:: Work task ::
Wherever the word "Texas" appears in a line below, that line counts; report the total number of such lines only.

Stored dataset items
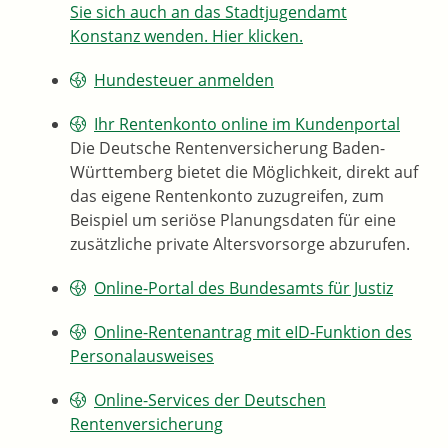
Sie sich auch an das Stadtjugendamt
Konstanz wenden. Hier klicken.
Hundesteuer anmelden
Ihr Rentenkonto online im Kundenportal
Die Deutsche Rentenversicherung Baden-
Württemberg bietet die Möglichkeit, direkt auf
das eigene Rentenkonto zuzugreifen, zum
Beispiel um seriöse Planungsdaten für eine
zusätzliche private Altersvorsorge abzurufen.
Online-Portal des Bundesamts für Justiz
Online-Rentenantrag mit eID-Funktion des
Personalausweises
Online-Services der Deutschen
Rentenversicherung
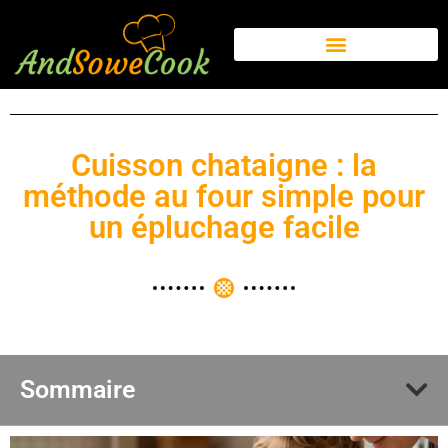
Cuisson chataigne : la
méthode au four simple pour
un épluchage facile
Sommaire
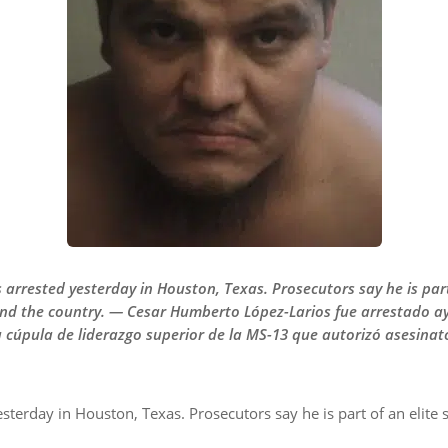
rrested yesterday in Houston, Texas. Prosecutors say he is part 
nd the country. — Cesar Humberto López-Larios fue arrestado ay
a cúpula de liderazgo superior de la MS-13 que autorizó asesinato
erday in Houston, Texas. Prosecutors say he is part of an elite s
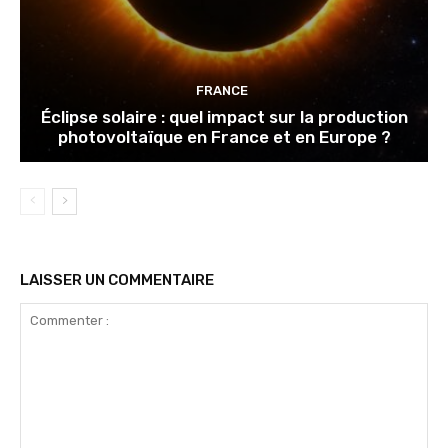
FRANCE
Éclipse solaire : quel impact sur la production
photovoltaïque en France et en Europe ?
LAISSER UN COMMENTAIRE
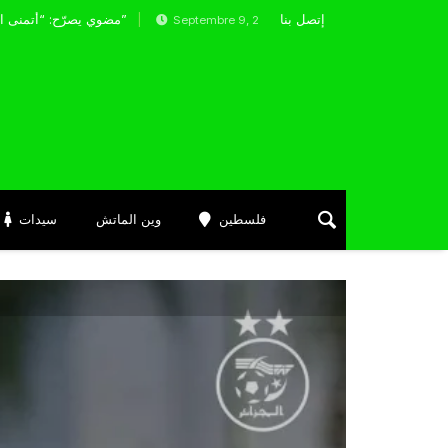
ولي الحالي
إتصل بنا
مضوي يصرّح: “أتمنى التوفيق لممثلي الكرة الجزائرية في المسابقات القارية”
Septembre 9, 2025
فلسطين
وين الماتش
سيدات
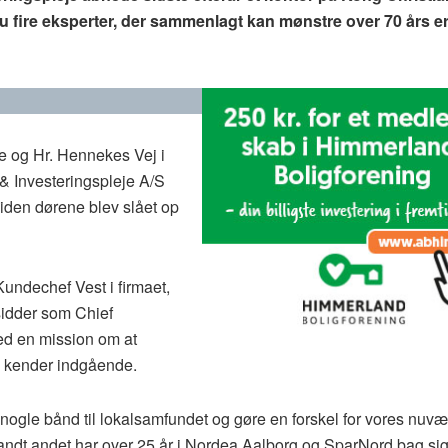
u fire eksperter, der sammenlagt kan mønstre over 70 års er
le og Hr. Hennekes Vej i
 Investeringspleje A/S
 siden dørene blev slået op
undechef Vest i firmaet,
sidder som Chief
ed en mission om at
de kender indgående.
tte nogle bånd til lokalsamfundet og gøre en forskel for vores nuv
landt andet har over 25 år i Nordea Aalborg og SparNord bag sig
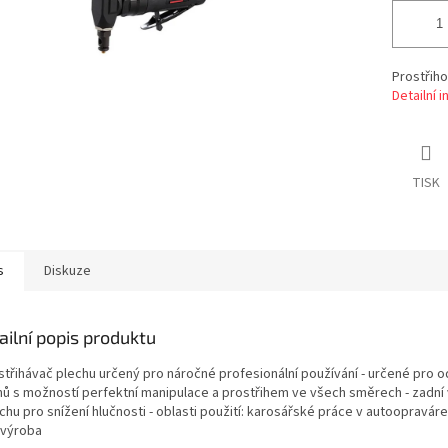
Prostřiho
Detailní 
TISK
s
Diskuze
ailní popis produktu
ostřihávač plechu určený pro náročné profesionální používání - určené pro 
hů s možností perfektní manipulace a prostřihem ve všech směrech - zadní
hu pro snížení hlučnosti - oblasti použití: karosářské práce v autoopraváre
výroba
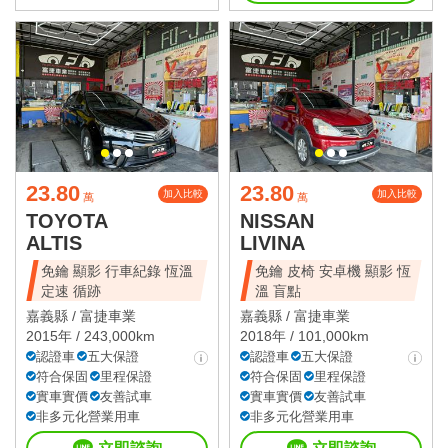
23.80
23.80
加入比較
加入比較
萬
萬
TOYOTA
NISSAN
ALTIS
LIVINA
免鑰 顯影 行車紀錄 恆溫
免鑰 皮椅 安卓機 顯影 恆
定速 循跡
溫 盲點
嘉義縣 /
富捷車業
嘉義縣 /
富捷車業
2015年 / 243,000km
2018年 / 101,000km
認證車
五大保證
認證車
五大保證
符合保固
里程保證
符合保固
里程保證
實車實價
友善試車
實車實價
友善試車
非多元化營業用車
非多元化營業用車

==

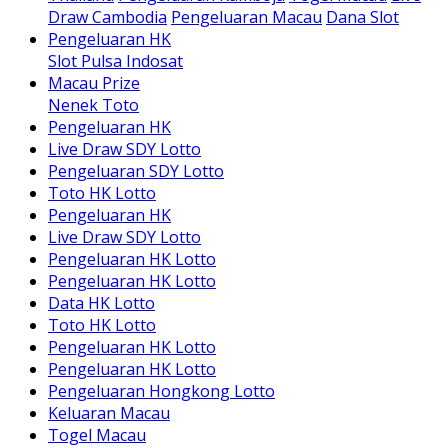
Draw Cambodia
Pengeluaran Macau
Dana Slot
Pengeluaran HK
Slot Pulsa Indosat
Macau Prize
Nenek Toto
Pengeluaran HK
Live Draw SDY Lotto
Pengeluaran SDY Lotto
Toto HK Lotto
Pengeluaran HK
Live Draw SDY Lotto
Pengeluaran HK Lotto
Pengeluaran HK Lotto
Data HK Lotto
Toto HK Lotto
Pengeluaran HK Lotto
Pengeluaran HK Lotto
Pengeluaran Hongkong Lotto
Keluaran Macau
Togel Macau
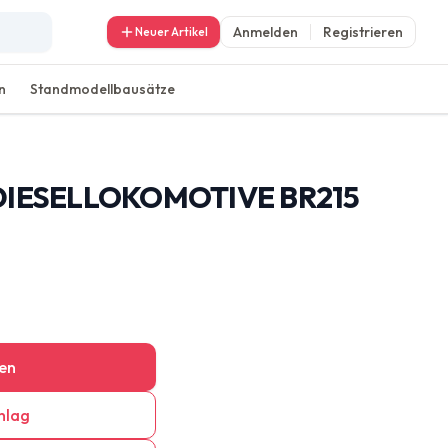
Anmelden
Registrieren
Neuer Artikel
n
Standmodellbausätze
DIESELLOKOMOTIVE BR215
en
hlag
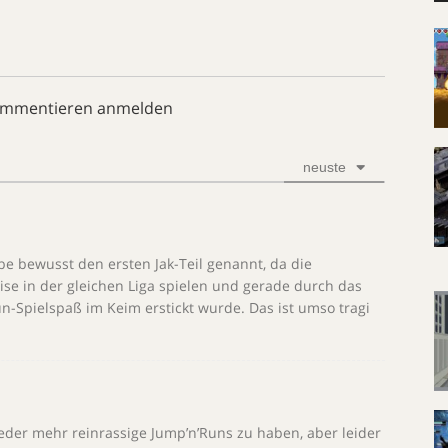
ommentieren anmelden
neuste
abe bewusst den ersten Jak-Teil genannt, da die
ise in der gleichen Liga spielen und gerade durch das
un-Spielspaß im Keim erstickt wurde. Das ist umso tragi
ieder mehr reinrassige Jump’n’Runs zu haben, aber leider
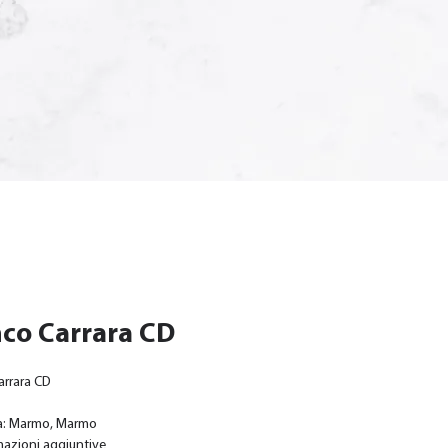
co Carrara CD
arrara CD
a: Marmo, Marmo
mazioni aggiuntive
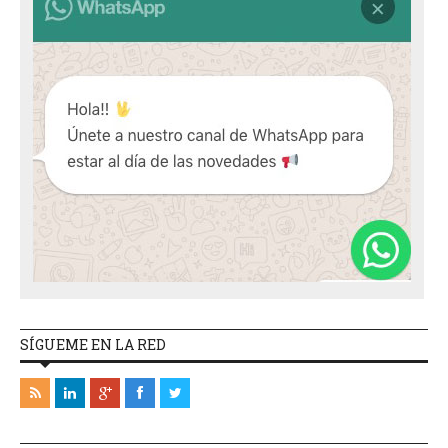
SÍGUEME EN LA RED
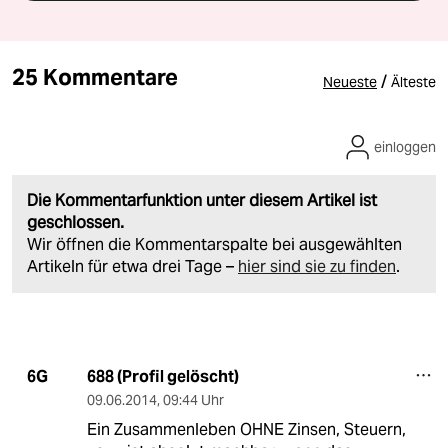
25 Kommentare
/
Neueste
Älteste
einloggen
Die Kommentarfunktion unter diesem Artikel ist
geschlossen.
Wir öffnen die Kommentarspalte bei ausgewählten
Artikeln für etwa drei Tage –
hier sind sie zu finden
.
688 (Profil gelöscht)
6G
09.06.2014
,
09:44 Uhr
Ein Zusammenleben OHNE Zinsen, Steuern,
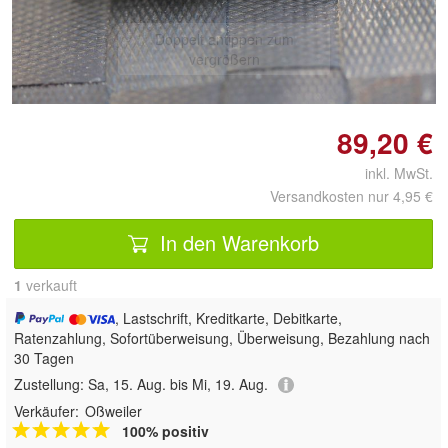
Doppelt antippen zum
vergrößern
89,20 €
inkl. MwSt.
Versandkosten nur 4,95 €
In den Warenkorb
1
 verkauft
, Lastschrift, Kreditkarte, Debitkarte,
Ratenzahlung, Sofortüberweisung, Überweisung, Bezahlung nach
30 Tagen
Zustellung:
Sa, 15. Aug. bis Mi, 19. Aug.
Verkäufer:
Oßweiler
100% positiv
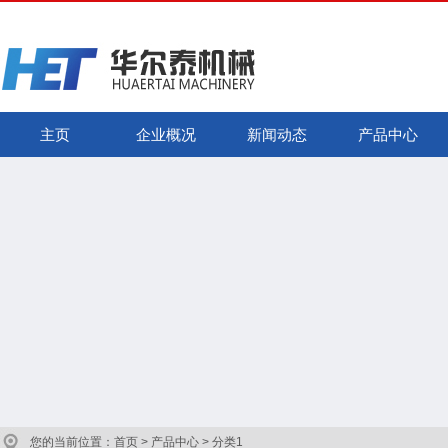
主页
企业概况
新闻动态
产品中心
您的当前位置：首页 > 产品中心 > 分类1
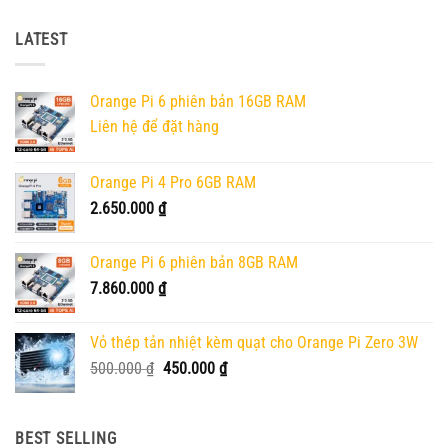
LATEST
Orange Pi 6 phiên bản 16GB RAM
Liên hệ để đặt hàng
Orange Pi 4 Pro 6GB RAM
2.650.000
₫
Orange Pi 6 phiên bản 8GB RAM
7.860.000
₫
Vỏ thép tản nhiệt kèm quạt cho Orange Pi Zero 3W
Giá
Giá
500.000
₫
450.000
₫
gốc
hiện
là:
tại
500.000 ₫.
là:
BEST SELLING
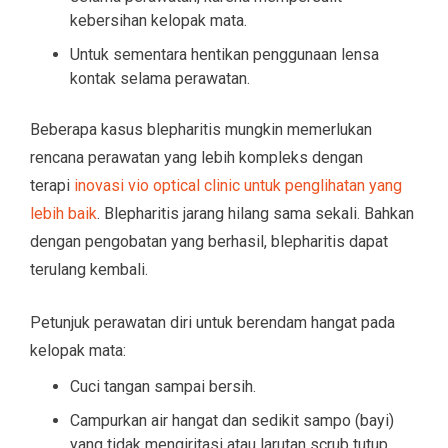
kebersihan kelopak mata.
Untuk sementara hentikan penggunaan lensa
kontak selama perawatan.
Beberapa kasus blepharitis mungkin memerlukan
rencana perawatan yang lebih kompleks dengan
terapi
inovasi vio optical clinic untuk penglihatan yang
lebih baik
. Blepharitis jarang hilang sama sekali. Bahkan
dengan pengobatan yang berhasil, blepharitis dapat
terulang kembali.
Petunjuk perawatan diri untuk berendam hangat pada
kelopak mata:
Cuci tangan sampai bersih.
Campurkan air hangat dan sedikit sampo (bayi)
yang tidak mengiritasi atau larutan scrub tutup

---

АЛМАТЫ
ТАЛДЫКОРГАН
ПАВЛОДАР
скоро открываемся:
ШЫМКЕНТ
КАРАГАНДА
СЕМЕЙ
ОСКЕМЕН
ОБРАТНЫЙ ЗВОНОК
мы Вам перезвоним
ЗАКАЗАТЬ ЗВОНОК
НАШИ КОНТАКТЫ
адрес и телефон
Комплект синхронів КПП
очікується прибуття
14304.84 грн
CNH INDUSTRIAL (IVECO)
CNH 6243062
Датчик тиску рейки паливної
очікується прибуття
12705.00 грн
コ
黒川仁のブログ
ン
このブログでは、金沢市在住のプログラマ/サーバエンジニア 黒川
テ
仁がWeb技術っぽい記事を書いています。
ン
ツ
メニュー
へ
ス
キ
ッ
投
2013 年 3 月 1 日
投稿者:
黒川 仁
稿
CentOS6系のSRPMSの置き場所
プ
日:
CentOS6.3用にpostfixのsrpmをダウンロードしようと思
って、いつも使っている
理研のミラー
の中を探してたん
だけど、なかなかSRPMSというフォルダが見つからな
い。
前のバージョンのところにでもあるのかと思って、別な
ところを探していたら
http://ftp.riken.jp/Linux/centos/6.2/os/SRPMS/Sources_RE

:: Output ::
2